Not all leaders seek the limelight. But it doesn’t mean they shouldn’t be brought out of the shadows.
“Unsung Heroes: African American Women’s Leadership in the Era before Civil Rights,” a student research project in History Professor Georgina Hickey’s Women in Leadership course, highlights the social change work of four relatively unknown women in the 19th and early 20th centuries. The class researched the lives of Clarissa Minnie Thompson Allen, Mary “Mamie” P. Burrill, Lillian Parker Thomas Fox and Laura A. Moore Westbrook.
“Not everyone is going to be the face of a movement, but that doesn’t mean you aren’t making a difference. Actually, these women made a large impact in their circles,” said senior Courtney Grove-Dyer. “They were on the ground, supporting the people who were in the public eye. It was part of the strategy.”
The women were linked to high-profile suffrage and civil rights movement activists like Ida B. Wells and W.E.B. Du Bois, according to secondary sources. But outside of a name, not much other information was known.
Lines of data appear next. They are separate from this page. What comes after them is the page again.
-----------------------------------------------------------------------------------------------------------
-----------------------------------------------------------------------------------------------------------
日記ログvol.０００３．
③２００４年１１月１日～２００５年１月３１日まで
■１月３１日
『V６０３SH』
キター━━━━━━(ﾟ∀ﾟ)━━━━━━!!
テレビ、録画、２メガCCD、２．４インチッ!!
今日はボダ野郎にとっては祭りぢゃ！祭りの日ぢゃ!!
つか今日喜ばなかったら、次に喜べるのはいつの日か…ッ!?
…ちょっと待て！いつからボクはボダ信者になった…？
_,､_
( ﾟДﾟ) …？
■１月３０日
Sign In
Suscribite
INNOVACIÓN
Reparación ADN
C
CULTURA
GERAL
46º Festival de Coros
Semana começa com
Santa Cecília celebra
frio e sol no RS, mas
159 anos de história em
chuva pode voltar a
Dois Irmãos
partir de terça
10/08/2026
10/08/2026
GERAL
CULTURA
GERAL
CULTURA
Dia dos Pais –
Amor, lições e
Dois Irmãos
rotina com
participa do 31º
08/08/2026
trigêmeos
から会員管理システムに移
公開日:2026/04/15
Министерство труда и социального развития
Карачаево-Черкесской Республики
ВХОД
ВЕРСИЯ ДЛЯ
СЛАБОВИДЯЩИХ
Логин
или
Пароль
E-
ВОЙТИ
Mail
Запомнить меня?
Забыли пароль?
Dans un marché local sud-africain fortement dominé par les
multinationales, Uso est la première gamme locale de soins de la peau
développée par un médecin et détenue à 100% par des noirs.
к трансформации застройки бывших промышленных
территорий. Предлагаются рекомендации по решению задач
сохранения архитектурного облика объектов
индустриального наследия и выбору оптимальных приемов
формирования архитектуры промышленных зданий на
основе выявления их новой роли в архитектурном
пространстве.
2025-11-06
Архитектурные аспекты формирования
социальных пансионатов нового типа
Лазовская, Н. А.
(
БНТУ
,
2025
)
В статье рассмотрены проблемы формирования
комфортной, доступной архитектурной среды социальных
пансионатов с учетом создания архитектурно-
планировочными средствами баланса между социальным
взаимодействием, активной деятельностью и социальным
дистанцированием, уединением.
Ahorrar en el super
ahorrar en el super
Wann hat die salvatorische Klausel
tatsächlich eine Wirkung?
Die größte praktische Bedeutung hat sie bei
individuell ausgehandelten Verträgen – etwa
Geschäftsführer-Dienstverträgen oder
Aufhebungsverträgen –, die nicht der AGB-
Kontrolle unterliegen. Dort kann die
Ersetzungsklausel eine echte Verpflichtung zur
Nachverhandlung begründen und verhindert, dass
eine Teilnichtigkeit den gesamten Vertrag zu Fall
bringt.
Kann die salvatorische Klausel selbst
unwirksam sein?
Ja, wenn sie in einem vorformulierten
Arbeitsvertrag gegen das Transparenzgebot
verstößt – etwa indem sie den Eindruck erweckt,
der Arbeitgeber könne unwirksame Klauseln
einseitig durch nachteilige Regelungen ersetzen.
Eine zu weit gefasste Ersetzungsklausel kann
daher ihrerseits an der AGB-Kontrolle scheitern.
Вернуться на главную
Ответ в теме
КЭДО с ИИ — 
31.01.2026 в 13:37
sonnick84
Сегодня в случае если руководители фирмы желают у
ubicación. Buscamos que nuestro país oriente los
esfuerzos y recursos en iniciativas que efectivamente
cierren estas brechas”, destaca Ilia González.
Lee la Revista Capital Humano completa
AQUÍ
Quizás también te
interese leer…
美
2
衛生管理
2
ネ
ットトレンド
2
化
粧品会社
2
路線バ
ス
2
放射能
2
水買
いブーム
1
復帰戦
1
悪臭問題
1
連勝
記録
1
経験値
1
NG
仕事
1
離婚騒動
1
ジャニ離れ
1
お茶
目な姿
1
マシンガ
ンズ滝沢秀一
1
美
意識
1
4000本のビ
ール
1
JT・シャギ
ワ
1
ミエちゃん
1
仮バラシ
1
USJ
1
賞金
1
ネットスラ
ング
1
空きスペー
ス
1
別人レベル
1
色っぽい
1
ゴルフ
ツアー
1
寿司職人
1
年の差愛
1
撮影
“These women’s names came to us because they were included in a photographic collection that landed at the Library of Congress. Their names have been vaguely associated with suffrage. But the question is how did they get there and what have they done?” Hickey asked. “That is what the students set out to find.”
The eight students, who worked in groups of two, presented their findings at the campus-hosted 26th Meeting of Minds and at the Donor Celebratory events in May.
The biographies also will be published this fall in the Online Biographical Dictionary of the Woman Suffrage Movement in the United States. The online journal and database is organized by award-winning historical researcher Thomas Dublin, who co-directs the Center for the Historical Study of Women and Gender at Binghamton University in New York. Hickey regularly partners with Dublin on database research and he provides the names for the Women in Leadership course research project.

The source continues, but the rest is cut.